China relaxes Covid-19 testing rules for travellers from Singapore

Travellers from Singapore into China will no longer need to do a PCR test seven days before flying, nor antibody tests. PHOTO: EPA-EFE

BEIJING - Travellers from Singapore to China will need to do fewer pre-departure tests for Covid-19 following changes announced by the Chinese embassy in Singapore on Friday (May 20), even as another district in Beijing went into a semi-lockdown on Saturday.

They will no longer need to do a polymerase chain reaction (PCR) test seven days before flying, nor antibody tests, which used to be required.

The changes will take effect immediately, the embassy added in the notice on its public WeChat account.

But travellers from Singapore will still be required to isolate themselves for seven days - which can be done at home - before departure, and undergo two PCR tests two days before and within 24 hours of departure.

They will need to upload their test results and a letter stating their commitment to self-isolate for seven days to an Internet portal before they can attain a health code, which is necessary for entry into China.

Travellers will also need to do an antigen rapid test (ART) within six hours before boarding, on the day of check-in.

No changes were announced regarding quarantine upon arrival, which is at least two weeks depending on the city travelled to.

The changes for Singapore travellers follows China's slight easing of restrictions for those from the United States and Britain as well.

Still, despite the less stringent requirements, China remains one of the most difficult countries for travellers from Singapore to enter, given its current zero-Covid-19 policy towards fighting the pandemic.

"As the Covid-19 pandemic is still surging, and due to high-risk of cross-infection during cross-border travel, passengers shall continue to adhere to the principle of 'no travel for non-essential or non-urgent reasons'," the embassy said on Friday.

China is the world's only major economy sticking to a zero-Covid-19 policy.

Authorities use a combination of strict lockdowns, frequent testing and tough limits on overseas travel to keep outbreaks at bay.

Despite the changes, Mr Rayvan Ho, chief executive and founder at edutech firm Acktec Technologies, said that China's strict Covid-19 border controls are still a deterrence to him returning to Beijing, where he has an office.

He pointed to how a growing number of countries have already done away with PCR tests and self-isolation before flights, adding that China's latest restrictions do not go far enough to motivate him to return.

For now, his partner is running the operations in Beijing, Mr Ho said.

On Saturday, authorities in capital city Beijing ordered Haidian district's residents to work from home, minimise gatherings and refrain from going out.

Anyone entering any neighbourhood in Haidian district, Beijing's second-largest after Chaoyang, must also scan their health codes and ensure that they have nucleic test results released within the past 48 hours.

Delivery riders will be barred from entering the neighbourhoods in Haidian district.

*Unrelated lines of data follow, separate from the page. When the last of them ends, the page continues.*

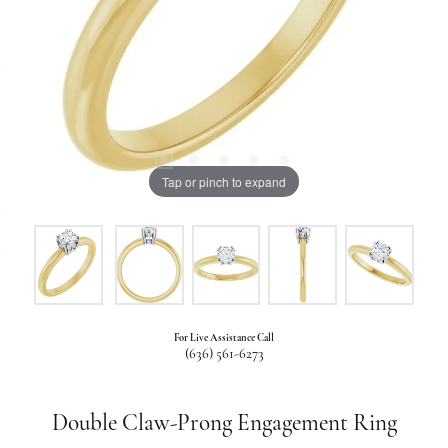
Tap or pinch to expand
For Live Assistance Call
(636) 561-6273
Double Claw-Prong Engagement Ring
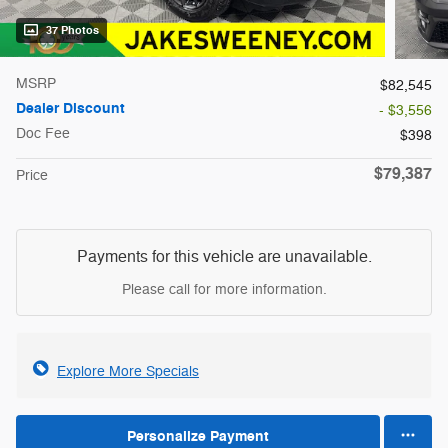
37 Photos
MSRP
$82,545
Dealer Discount
- $3,556
Doc Fee
$398
$79,387
Price
Payments for this vehicle are unavailable.
Please call for more information.
Explore More Specials
Personalize Payment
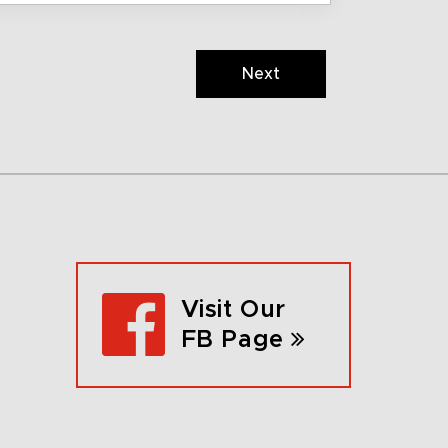
Next
Visit Our
FB Page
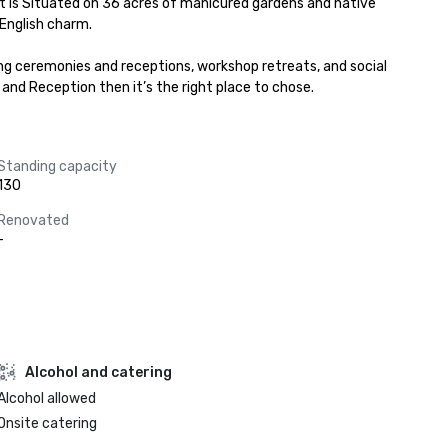
t is Situated on 36 acres of manicured gardens and native 
English charm.

ng ceremonies and receptions, workshop retreats, and social 
and Reception then it’s the right place to chose.
Standing capacity
130
Renovated
-
Alcohol and catering
Alcohol allowed
Onsite catering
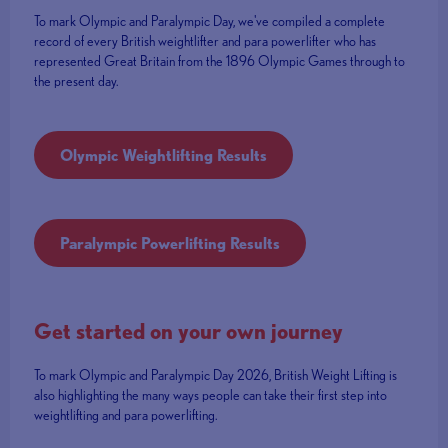
To mark Olympic and Paralympic Day, we've compiled a complete
record of every British weightlifter and para powerlifter who has
represented Great Britain from the 1896 Olympic Games through to
the present day.
Olympic Weightlifting Results
Paralympic Powerlifting Results
Get started on your own journey
To mark Olympic and Paralympic Day 2026, British Weight Lifting is
also highlighting the many ways people can take their first step into
weightlifting and para powerlifting.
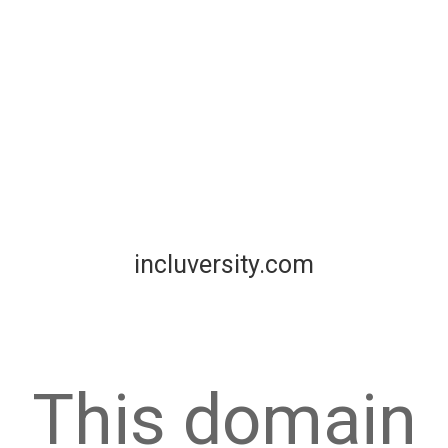
incluversity.com
This domain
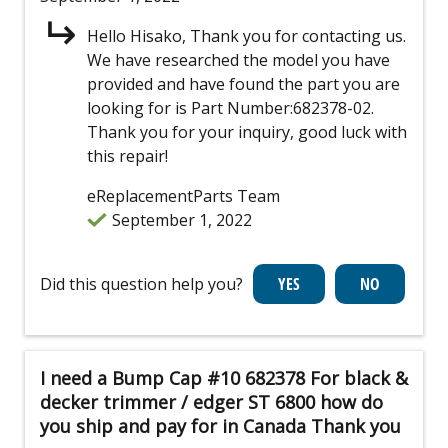
Hello Hisako, Thank you for contacting us.
We have researched the model you have
provided and have found the part you are
looking for is Part Number:682378-02.
Thank you for your inquiry, good luck with
this repair!
eReplacementParts Team
September 1, 2022
Did this question help you?
I need a Bump Cap #10 682378 For black &
decker trimmer / edger ST 6800 how do
you ship and pay for in Canada Thank you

In Chaoyang, authorities have also sent all residents of a large housing complex into quarantine after a total of 26 cases of Covid-19 were discovered in the compound, the Beijing Youth Daily newspaper reported.

Residents of the compound were moved to a centre for seven days of quarantine from Saturday, according to the report, which cited a notice issued Friday by the virus control and prevention command of Nanmofangxiang.

The first infections at the complex were found on May 12, it said.

Chaoyang district remains under semi-lockdown with residents asked to work from home, while some areas of Fengtai district in Beijing remain under lock down, with dine-in services and in-person classes in schools suspended.

Beijing reported 33 new Covid-19 cases as at 3pm on Saturday.